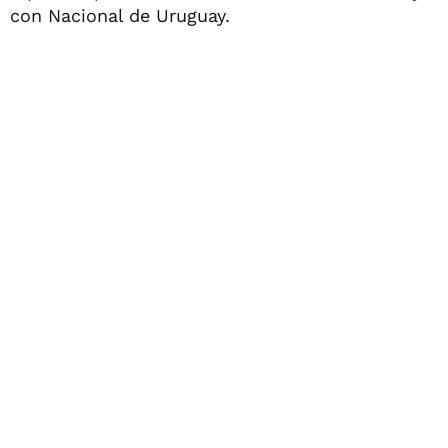
con Nacional de Uruguay.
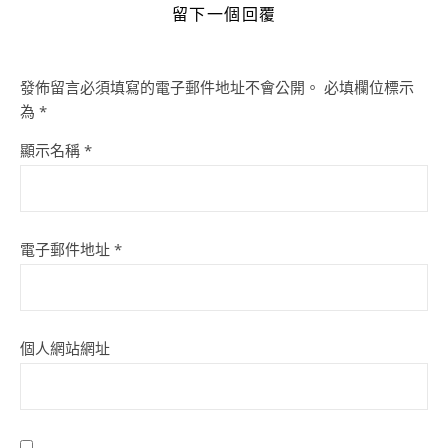
留下一個回覆
發佈留言必須填寫的電子郵件地址不會公開。
必填欄位標示
為
*
顯示名稱
*
電子郵件地址
*
個人網站網址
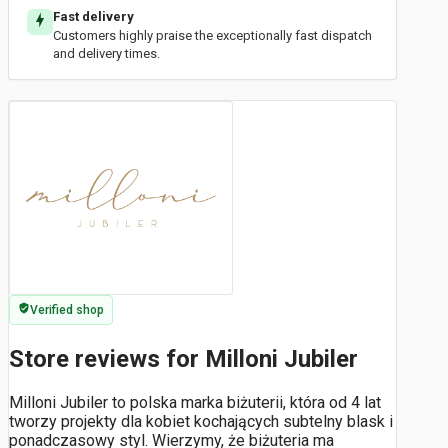
Fast delivery
Customers highly praise the exceptionally fast dispatch
and delivery times.
Verified shop
Store reviews for Milloni Jubiler
Milloni Jubiler to polska marka biżuterii, która od 4 lat
tworzy projekty dla kobiet kochających subtelny blask i
ponadczasowy styl. Wierzymy, że biżuteria ma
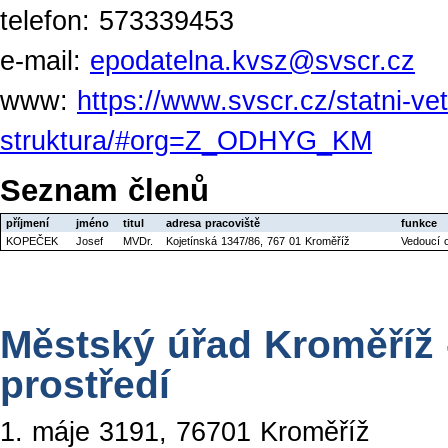
telefon: 573339453
e-mail:
epodatelna.kvsz@svscr.cz
www:
https://www.svscr.cz/statni-ve
struktura/#org=Z_ODHYG_KM
Seznam členů
příjmení
jméno
titul
adresa pracoviště
funkce
KOPEČEK
Josef
MVDr.
Kojetínská 1347/86, 767 01 Kroměříž
Vedoucí o
Městský úřad Kroměříž 
prostředí
1. máje 3191, 76701 Kroměříž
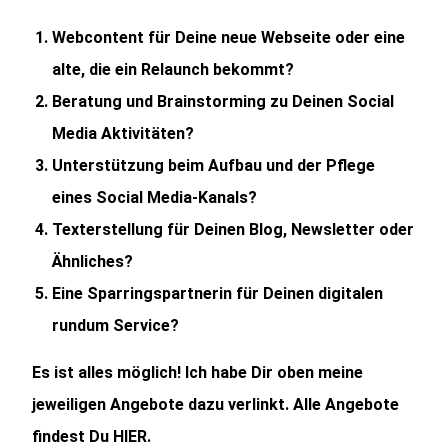
Webcontent
für Deine neue Webseite oder eine
alte, die ein Relaunch bekommt?
Beratung und Brainstorming
zu Deinen Social
Media Aktivitäten?
Unterstützung beim Aufbau und der Pflege
eines Social Media-Kanals?
Texterstellung
für Deinen Blog, Newsletter oder
Ähnliches?
Eine
Sparringspartnerin
für Deinen digitalen
rundum Service?
Es ist alles möglich! Ich habe Dir oben meine
jeweiligen Angebote dazu verlinkt. Alle Angebote
findest Du
HIER
.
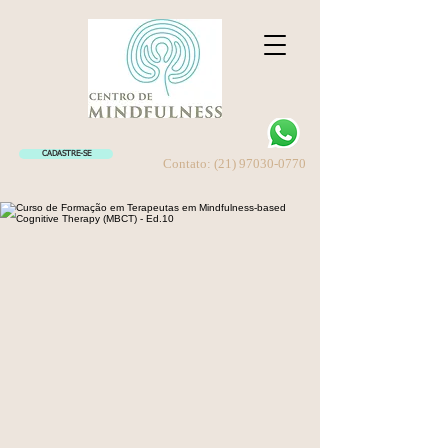
CADASTRE-SE
Contato:
(21) 97030-0770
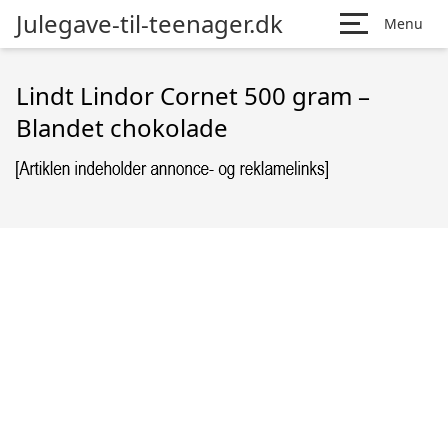
Julegave-til-teenager.dk
Menu
Lindt Lindor Cornet 500 gram –
Blandet chokolade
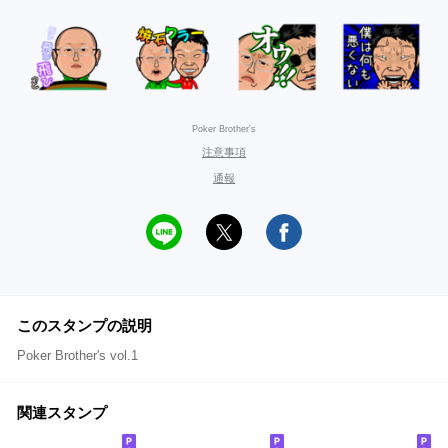
Poker Brother's
注意事項
通報
このスタンプの説明
Poker Brother's vol.1
関連スタンプ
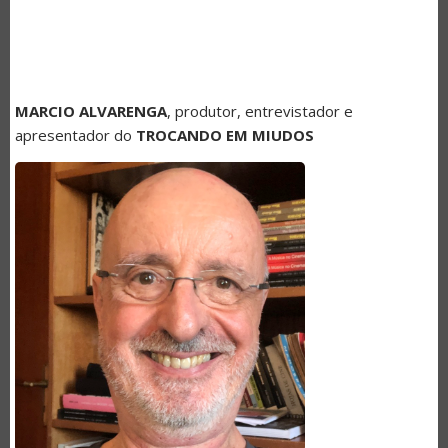
MARCIO ALVARENGA
, produtor, entrevistador e
apresentador do
TROCANDO EM MIUDOS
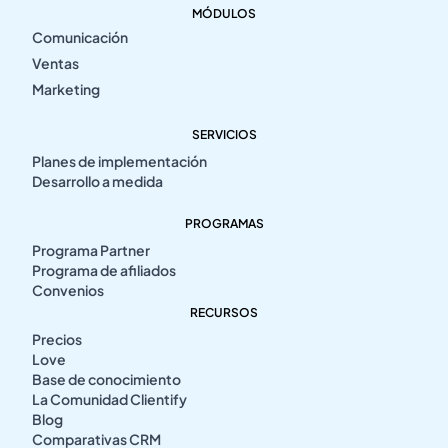
MÓDULOS
Comunicación
Ventas
Marketing
SERVICIOS
Planes de implementación
Desarrollo a medida
PROGRAMAS
Programa Partner
Programa de afiliados
Convenios
RECURSOS
Precios
Love
Base de conocimiento
La Comunidad Clientify
Blog
Comparativas CRM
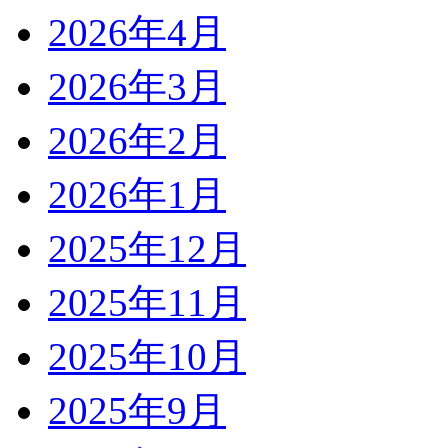
2026年4月
2026年3月
2026年2月
2026年1月
2025年12月
2025年11月
2025年10月
2025年9月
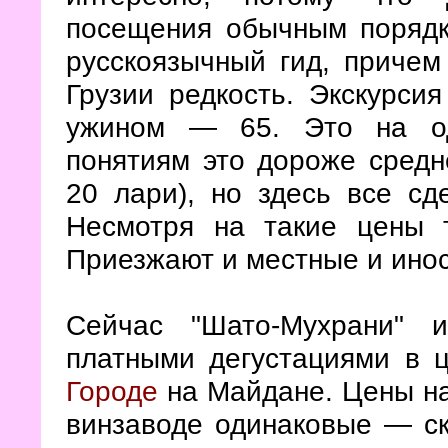
посещения обычным порядк
русскоязычный гид, причем
Грузии редкость. Экскурсия
ужином — 65. Это на од
понятиям это дороже средн
20 лари), но здесь все сд
Несмотря на такие цены 
Приезжают и местные и инос
Сейчас "Шато-Мухрани" 
платными дегустациями в 
Городе
на Майдане. Цены на
винзаводе одинаковые — с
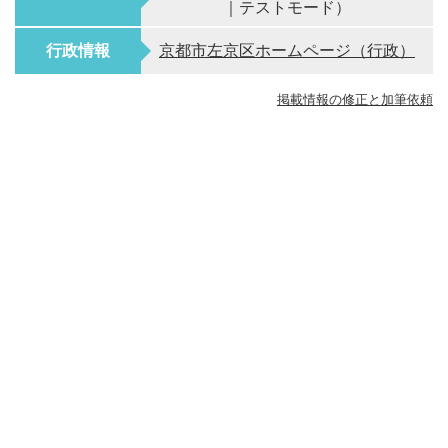
｜テストモード）
行政情報
京都市左京区ホームページ（行政）
掲載情報の修正と加筆依頼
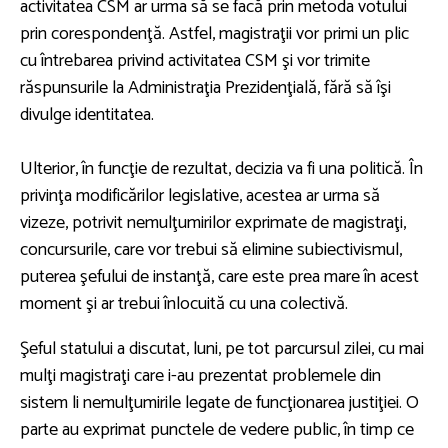
activitatea CSM ar urma să se facă prin metoda votului
prin corespondenţă. Astfel, magistraţii vor primi un plic
cu întrebarea privind activitatea CSM şi vor trimite
răspunsurile la Administraţia Prezidenţială, fără să îşi
divulge identitatea.
Ulterior, în funcţie de rezultat, decizia va fi una politică. În
privinţa modificărilor legislative, acestea ar urma să
vizeze, potrivit nemulţumirilor exprimate de magistraţi,
concursurile, care vor trebui să elimine subiectivismul,
puterea şefului de instanţă, care este prea mare în acest
moment şi ar trebui înlocuită cu una colectivă.
Şeful statului a discutat, luni, pe tot parcursul zilei, cu mai
mulţi magistraţi care i-au prezentat problemele din
sistem li nemulţumirile legate de funcţionarea justiţiei. O
parte au exprimat punctele de vedere public, în timp ce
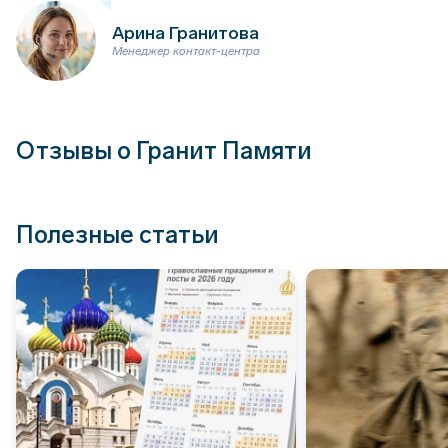
Арина Гранитова
Менеджер контакт-центра
Отзывы о Гранит Памяти
Полезные статьи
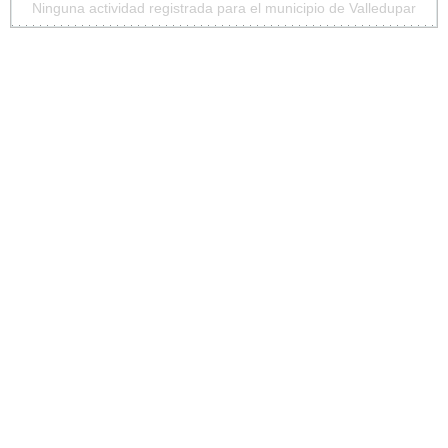
Ninguna actividad registrada para el municipio de Valledupar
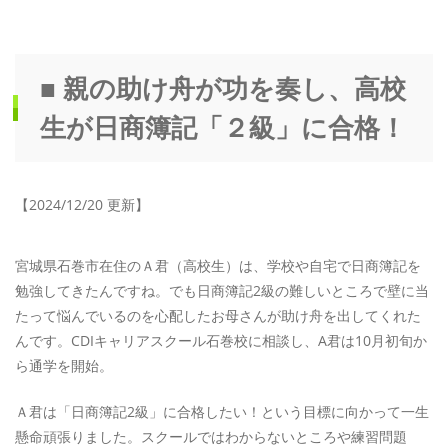
■ 親の助け舟が功を奏し、高校
生が日商簿記「２級」に合格！
【2024/12/20 更新】
宮城県石巻市在住のＡ君（高校生）は、学校や自宅で日商簿記を
勉強してきたんですね。でも日商簿記2級の難しいところで壁に当
たって悩んでいるのを心配したお母さんが助け舟を出してくれた
んです。CDIキャリアスクール石巻校に相談し、A君は10月初旬か
ら通学を開始。
Ａ君は「日商簿記2級」に合格したい！という目標に向かって一生
懸命頑張りました。スクールではわからないところや練習問題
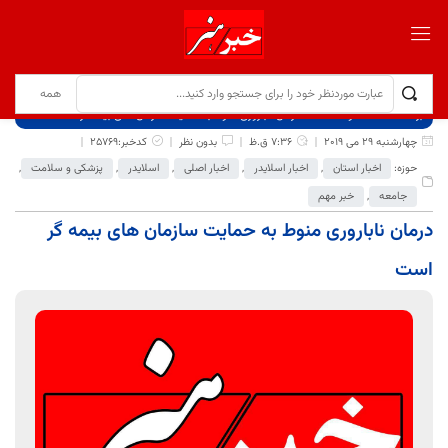
برگ نخست
نوشته‌ها
درمان ناباروری منوط به حمایت سازمان های بیمه گر است
چهارشنبه 29 می 2019
7:36 ق.ظ
بدون نظر
کدخبر:25769
حوزه:
اخبار استان
,
اخبار اسلایدر
,
اخبار اصلی
,
اسلایدر
,
پزشکی و سلامت
,
جامعه
,
خبر مهم
درمان ناباروری منوط به حمایت سازمان های بیمه گر
است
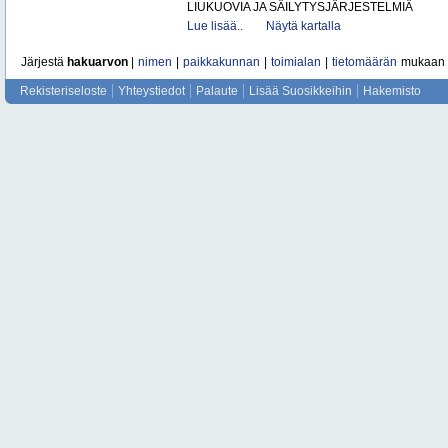
LIUKUOVIA JA SÄILYTYSJÄRJESTELMIÄ
Lue lisää..
Näytä kartalla
Järjestä
hakuarvon
|
nimen
|
paikkakunnan
|
toimialan
|
tietomäärän
mukaan
Rekisteriseloste
Yhteystiedot
Palaute
Lisää Suosikkeihin
Hakemisto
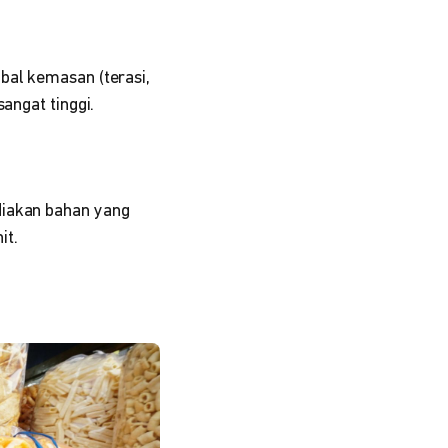
bal kemasan (terasi,
angat tinggi.
diakan bahan yang
it.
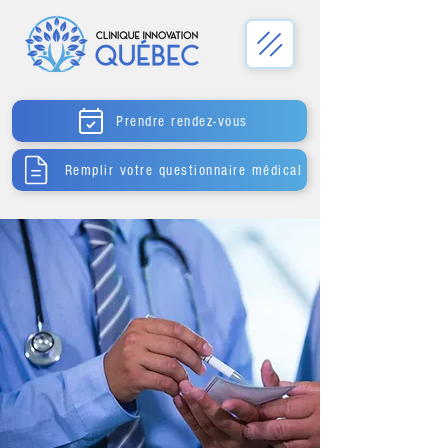
Prendre rendez-vous
Remplir votre questionnaire médical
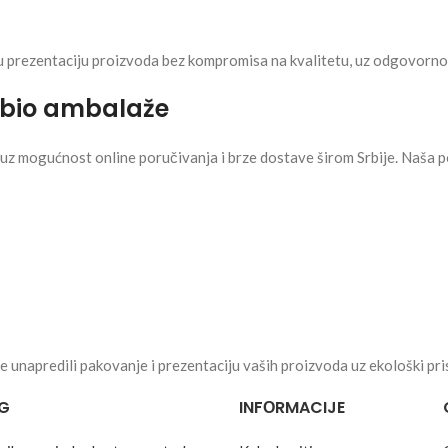
prezentaciju proizvoda bez kompromisa na kvalitetu, uz odgovorno p
a bio ambalaže
z mogućnost online poručivanja i brze dostave širom Srbije. Naša
e unapredili pakovanje i prezentaciju vaših proizvoda uz ekološki pri
G
INFОRMACIJE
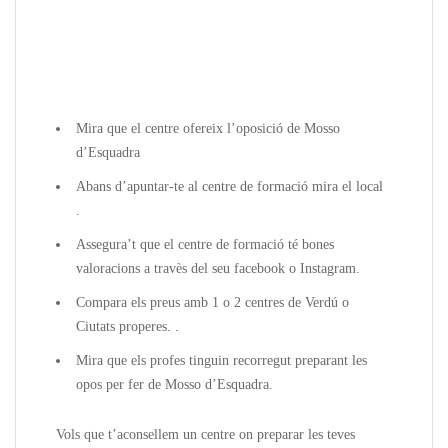
Mira que el centre ofereix l’oposició de Mosso
d’Esquadra
Abans d’apuntar-te al centre de formació mira el local
.
Assegura’t que el centre de formació té bones
valoracions a travès del seu facebook o Instagram.
Compara els preus amb 1 o 2 centres de Verdú o
Ciutats properes. .
Mira que els profes tinguin recorregut preparant les
opos per fer de Mosso d’Esquadra.
Vols que t’aconsellem un centre on preparar les teves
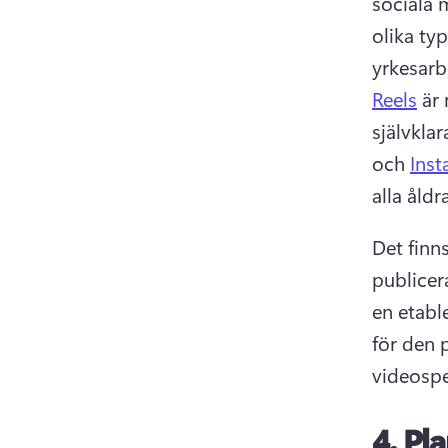
sociala 
olika ty
yrkesarb
Reels
 är
självkla
och 
Ins
alla åldr
Det finns
publicera
en etable
för den 
videospe
4.
Pla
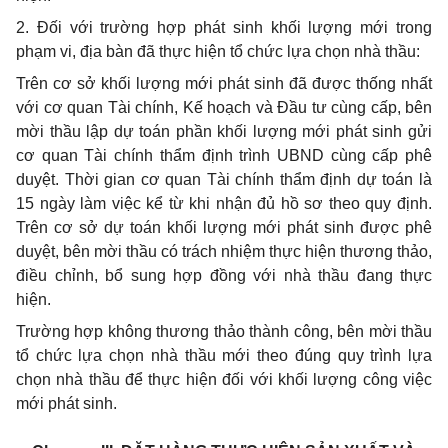
2. Đối với
trường hợp
phát sinh khối lượng mới trong
phạm vi, địa bàn đã thực hiện tổ chức lựa chọn nhà thầu:
Trên cơ sở khối lượng mới phát sinh đã được thống nhất
với cơ quan Tài chính,
Kế hoạch
và Đầu tư cùng cấp, bên
mời thầu lập dự toán phần khối lượng mới phát sinh gửi
cơ quan Tài chính thẩm định trình
UBND
cùng cấp phê
duyệt.
Thời gian
cơ quan Tài chính
thẩm định
dự toán là
15 ngày làm việc
kể từ
khi nhận đủ hồ sơ theo quy định.
Trên cơ sở dự toán khối lượng mới phát sinh được phê
duyệt, bên mời thầu có trách nhiệm thực hiện thương thảo,
điều chỉnh, bổ sung hợp đồng với nhà thầu đang thực
hiện.
Trường hợp không thương thảo thành công, bên mời thầu
tổ chức lựa chọn nhà thầu mới theo đúng quy trình lựa
chọn nhà thầu để thực hiện đối với khối lượng công việc
mới phát sinh.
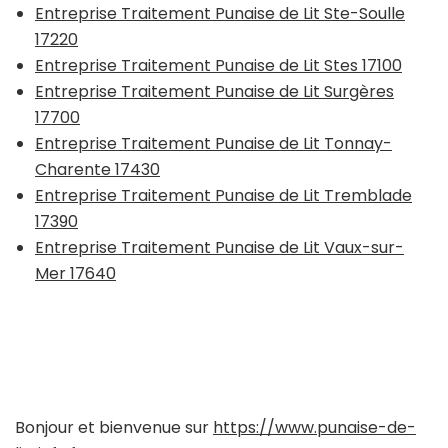
Entreprise Traitement Punaise de Lit Ste-Soulle
17220
Entreprise Traitement Punaise de Lit Stes 17100
Entreprise Traitement Punaise de Lit Surgères
17700
Entreprise Traitement Punaise de Lit Tonnay-
Charente 17430
Entreprise Traitement Punaise de Lit Tremblade
17390
Entreprise Traitement Punaise de Lit Vaux-sur-
Mer 17640
Bonjour et bienvenue sur
https://www.punaise-de-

To do - The response must hold only the lines above from the line with "prin corespondenţă. Astfel, magistraţii" through the line with "vizeze, potrivit nemulţumirilor", each copied exactly, both ends kept.

Exercise solution -
prin corespondenţă. Astfel, magistraţii vor primi un plic
cu întrebarea privind activitatea CSM şi vor trimite
răspunsurile la Administraţia Prezidenţială, fără să îşi
divulge identitatea.
Ulterior, în funcţie de rezultat, decizia va fi una politică. În
privinţa modificărilor legislative, acestea ar urma să
vizeze, potrivit nemulţumirilor exprimate de magistraţi,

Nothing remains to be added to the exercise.